* [TASK STATEMENT]: In the copy, include every entry exactly but none of the images.
[MATERIAL SHOWN]
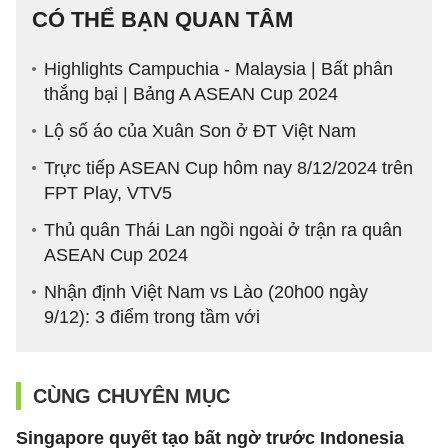
CÓ THỂ BẠN QUAN TÂM
Highlights Campuchia - Malaysia | Bất phân
thắng bại | Bảng A ASEAN Cup 2024
Lộ số áo của Xuân Son ở ĐT Việt Nam
Trực tiếp ASEAN Cup hôm nay 8/12/2024 trên
FPT Play, VTV5
Thủ quân Thái Lan ngồi ngoài ở trận ra quân
ASEAN Cup 2024
Nhận định Việt Nam vs Lào (20h00 ngày
9/12): 3 điểm trong tầm với
CÙNG CHUYÊN MỤC
Singapore quyết tạo bất ngờ trước Indonesia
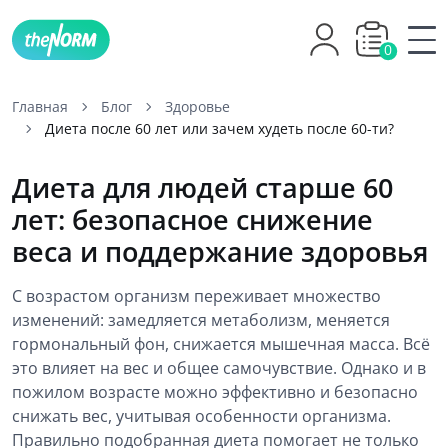
0
Главная
Блог
Здоровье
Диета после 60 лет или зачем худеть после 60-ти?
Диета для людей старше 60
лет: безопасное снижение
веса и поддержание здоровья
С возрастом организм переживает множество
изменений: замедляется метаболизм, меняется
гормональный фон, снижается мышечная масса. Всё
это влияет на вес и общее самочувствие. Однако и в
пожилом возрасте можно эффективно и безопасно
снижать вес, учитывая особенности организма.
Правильно подобранная диета помогает не только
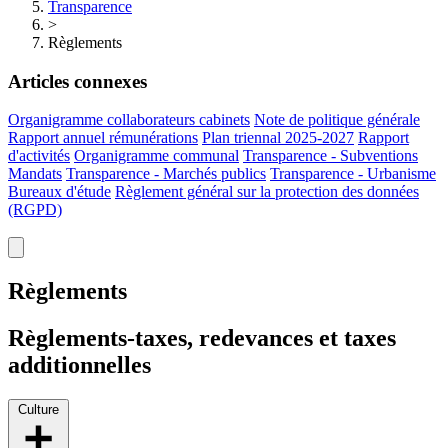
Transparence
>
Règlements
Articles connexes
Organigramme collaborateurs cabinets
Note de politique générale
Rapport annuel rémunérations
Plan triennal 2025-2027
Rapport
d'activités
Organigramme communal
Transparence - Subventions
Mandats
Transparence - Marchés publics
Transparence - Urbanisme
Bureaux d'étude
Règlement général sur la protection des données
(RGPD)
Règlements
Règlements-taxes, redevances et taxes
additionnelles
Culture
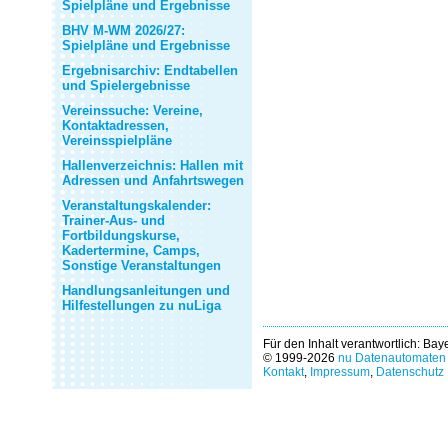
Spielpläne und Ergebnisse
BHV M-WM 2026/27:
Spielpläne und Ergebnisse
Ergebnisarchiv: Endtabellen
und Spielergebnisse
Vereinssuche: Vereine,
Kontaktadressen,
Vereinsspielpläne
Hallenverzeichnis: Hallen mit
Adressen und Anfahrtswegen
Veranstaltungskalender:
Trainer-Aus- und
Fortbildungskurse,
Kadertermine, Camps,
Sonstige Veranstaltungen
Handlungsanleitungen und
Hilfestellungen zu nuLiga
Für den Inhalt verantwortlich: Ba
© 1999-2026
nu Datenautomaten 
Kontakt
,
Impressum
,
Datenschutz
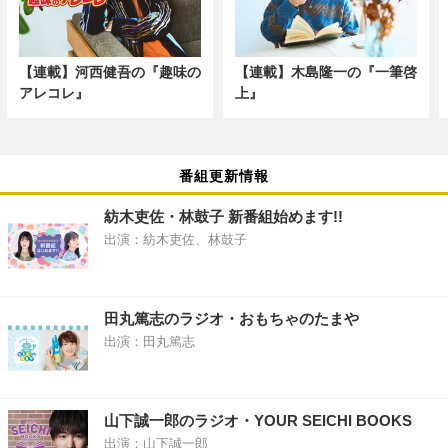
【連載】河西健吾の『趣味の
【連載】木島隆一の『一筆啓
アレコレ』
上』
番組更新情報
紡木吏佐・林鼓子 新番組始めます!!
出演：紡木吏佐、林鼓子
田丸篤志のラジオ・おもちゃのたまや
出演：田丸篤志
山下誠一郎のラジオ・YOUR SEICHI BOOKS
出演：山下誠一郎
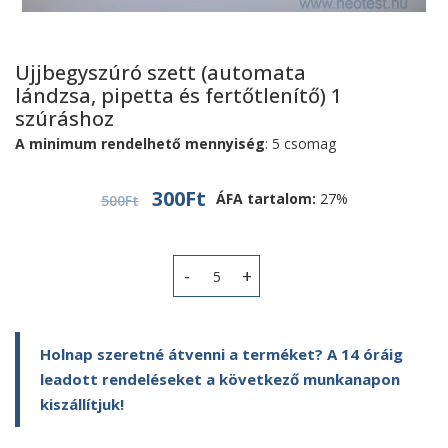
Ujjbegyszúró szett (automata
lándzsa, pipetta és fertőtlenítő) 1
szúráshoz
A minimum rendelhető mennyiség
: 5 csomag
Original
Current
300
Ft
ÁFA tartalom:
27%
500
Ft
price
price
was:
is:
500Ft.
300Ft.
Ujjbegyszúró szett (automata lándzsa
Holnap szeretné átvenni a terméket? A 14 óráig
leadott rendeléseket a következő munkanapon
kiszállítjuk!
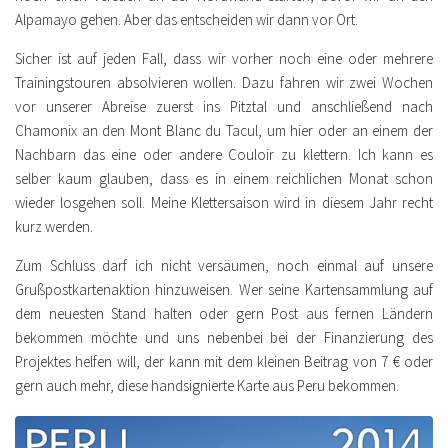
Alpamayo gehen. Aber das entscheiden wir dann vor Ort.
Sicher ist auf jeden Fall, dass wir vorher noch eine oder mehrere
Trainingstouren absolvieren wollen. Dazu fahren wir zwei Wochen
vor unserer Abreise zuerst ins Pitztal und anschließend nach
Chamonix an den Mont Blanc du Tacul, um hier oder an einem der
Nachbarn das eine oder andere Couloir zu klettern. Ich kann es
selber kaum glauben, dass es in einem reichlichen Monat schon
wieder losgehen soll. Meine Klettersaison wird in diesem Jahr recht
kurz werden.
Zum Schluss darf ich nicht versäumen, noch einmal auf unsere
Grußpostkartenaktion hinzuweisen. Wer seine Kartensammlung auf
dem neuesten Stand halten oder gern Post aus fernen Ländern
bekommen möchte und uns nebenbei bei der Finanzierung des
Projektes helfen will, der kann mit dem kleinen Beitrag von 7 € oder
gern auch mehr, diese handsignierte Karte aus Peru bekommen.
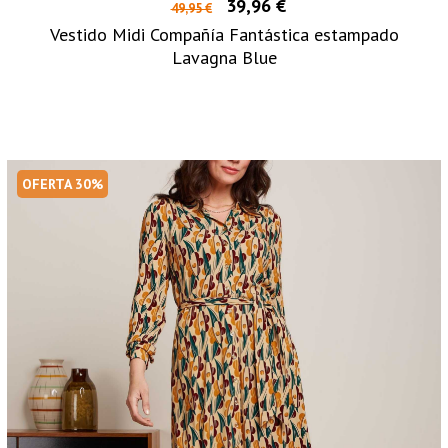
39,96 €
49,95 €
Vestido Midi Compañía Fantástica estampado
Lavagna Blue
OFERTA 30%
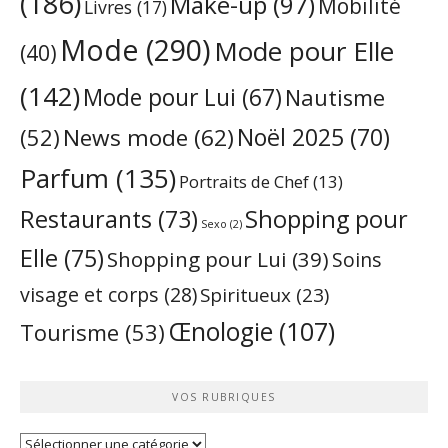
(186)
Make-up
(97)
Mobilité
Livres
(17)
Mode
(290)
Mode pour Elle
(40)
(142)
Mode pour Lui
(67)
Nautisme
Noël 2025
(70)
News mode
(62)
(52)
Parfum
(135)
Portraits de Chef
(13)
Restaurants
(73)
Shopping pour
Sexo
(2)
Elle
(75)
Shopping pour Lui
(39)
Soins
visage et corps
(28)
Spiritueux
(23)
Œnologie
(107)
Tourisme
(53)
VOS RUBRIQUES
Vos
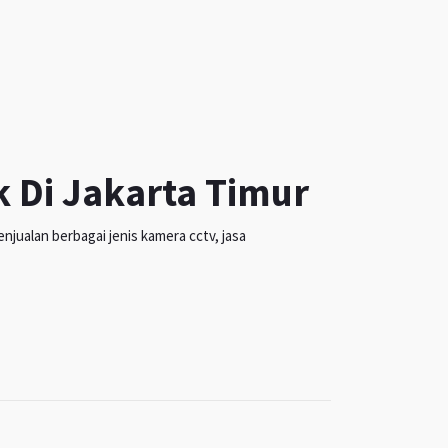
k Di Jakarta Timur
jualan berbagai jenis kamera cctv, jasa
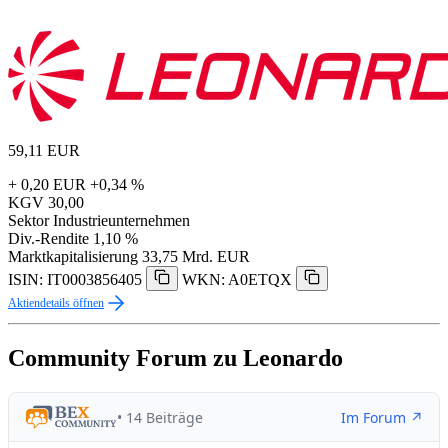
59,11
EUR
+ 0,20 EUR
+0,34 %
KGV
30,00
Sektor
Industrieunternehmen
Div.-Rendite
1,10 %
Marktkapitalisierung
33,75 Mrd. EUR
ISIN: IT0003856405
WKN: A0ETQX
Aktiendetails öffnen
Community Forum zu Leonardo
[/MATERIAL SHOWN]
* [EXERCISE OUTPUT]:
CÓ THỂ BẠN QUAN TÂM
Highlights Campuchia - Malaysia | Bất phân
thắng bại | Bảng A ASEAN Cup 2024
Lộ số áo của Xuân Son ở ĐT Việt Nam
Trực tiếp ASEAN Cup hôm nay 8/12/2024 trên
FPT Play, VTV5
Thủ quân Thái Lan ngồi ngoài ở trận ra quân
ASEAN Cup 2024
Nhận định Việt Nam vs Lào (20h00 ngày
9/12): 3 điểm trong tầm với
CÙNG CHUYÊN MỤC
Singapore quyết tạo bất ngờ trước Indonesia
0
Главная
Блог
Здоровье
Диета после 60 лет или зачем худеть после 60-ти?
Диета для людей старше 60
лет: безопасное снижение
веса и поддержание здоровья
С возрастом организм переживает множество
изменений: замедляется метаболизм, меняется
гормональный фон, снижается мышечная масса. Всё
это влияет на вес и общее самочувствие. Однако и в
пожилом возрасте можно эффективно и безопасно
снижать вес, учитывая особенности организма.
Правильно подобранная диета помогает не только
Transparence
>
Règlements
Articles connexes
Organigramme collaborateurs cabinets
Note de politique générale
Rapport annuel rémunérations
Plan triennal 2025-2027
Rapport
d'activités
Organigramme communal
Transparence - Subventions
Mandats
Transparence - Marchés publics
Transparence - Urbanisme
Bureaux d'étude
Règlement général sur la protection des données
(RGPD)
Règlements
Règlements-taxes, redevances et taxes
additionnelles
Culture
Spielpläne und Ergebnisse
BHV M-WM 2026/27:
Spielpläne und Ergebnisse
Ergebnisarchiv: Endtabellen
und Spielergebnisse
Vereinssuche: Vereine,
Kontaktadressen,
Vereinsspielpläne
Hallenverzeichnis: Hallen mit
Adressen und Anfahrtswegen
Veranstaltungskalender:
Trainer-Aus- und
Fortbildungskurse,
Kadertermine, Camps,
Sonstige Veranstaltungen
Handlungsanleitungen und
Hilfestellungen zu nuLiga
Für den Inhalt verantwortlich: Ba
© 1999-2026
nu Datenautomaten 
Kontakt
,
Impressum
,
Datenschutz
【連載】河西健吾の『趣味の
【連載】木島隆一の『一筆啓
アレコレ』
上』
番組更新情報
紡木吏佐・林鼓子 新番組始めます!!
出演：紡木吏佐、林鼓子
田丸篤志のラジオ・おもちゃのたまや
出演：田丸篤志
山下誠一郎のラジオ・YOUR SEICHI BOOKS
出演：山下誠一郎
Ujjbegyszúró szett (automata
lándzsa, pipetta és fertőtlenítő) 1
szúráshoz
A minimum rendelhető mennyiség
: 5 csomag
Original
Current
300
Ft
ÁFA tartalom:
27%
500
Ft
price
price
was:
is:
500Ft.
300Ft.
Ujjbegyszúró szett (automata lándzsa
Holnap szeretné átvenni a terméket? A 14 óráig
leadott rendeléseket a következő munkanapon
kiszállítjuk!
Alpamayo gehen. Aber das entscheiden wir dann vor Ort.
Sicher ist auf jeden Fall, dass wir vorher noch eine oder mehrere
Trainingstouren absolvieren wollen. Dazu fahren wir zwei Wochen
vor unserer Abreise zuerst ins Pitztal und anschließend nach
Chamonix an den Mont Blanc du Tacul, um hier oder an einem der
Nachbarn das eine oder andere Couloir zu klettern. Ich kann es
selber kaum glauben, dass es in einem reichlichen Monat schon
wieder losgehen soll. Meine Klettersaison wird in diesem Jahr recht
kurz werden.
Zum Schluss darf ich nicht versäumen, noch einmal auf unsere
Grußpostkartenaktion hinzuweisen. Wer seine Kartensammlung auf
dem neuesten Stand halten oder gern Post aus fernen Ländern
bekommen möchte und uns nebenbei bei der Finanzierung des
Projektes helfen will, der kann mit dem kleinen Beitrag von 7 € oder
gern auch mehr, diese handsignierte Karte aus Peru bekommen.
39,96 €
49,95 €
Vestido Midi Compañía Fantástica estampado
Lavagna Blue
OFERTA 30%
(186)
Make-up
(97)
Mobilité
Livres
(17)
Mode
(290)
Mode pour Elle
(40)
(142)
Mode pour Lui
(67)
Nautisme
Noël 2025
(70)
News mode
(62)
(52)
Parfum
(135)
Portraits de Chef
(13)
Restaurants
(73)
Shopping pour
Sexo
(2)
Elle
(75)
Shopping pour Lui
(39)
Soins
visage et corps
(28)
Spiritueux
(23)
Œnologie
(107)
Tourisme
(53)
VOS RUBRIQUES
Vos
k Di Jakarta Timur
jualan berbagai jenis kamera cctv, jasa
59,11
EUR
+ 0,20 EUR
+0,34 %
KGV
30,00
Sektor
Industrieunternehmen
Div.-Rendite
1,10 %
Marktkapitalisierung
33,75 Mrd. EUR
ISIN: IT0003856405
WKN: A0ETQX
Aktiendetails öffnen
Community Forum zu Leonardo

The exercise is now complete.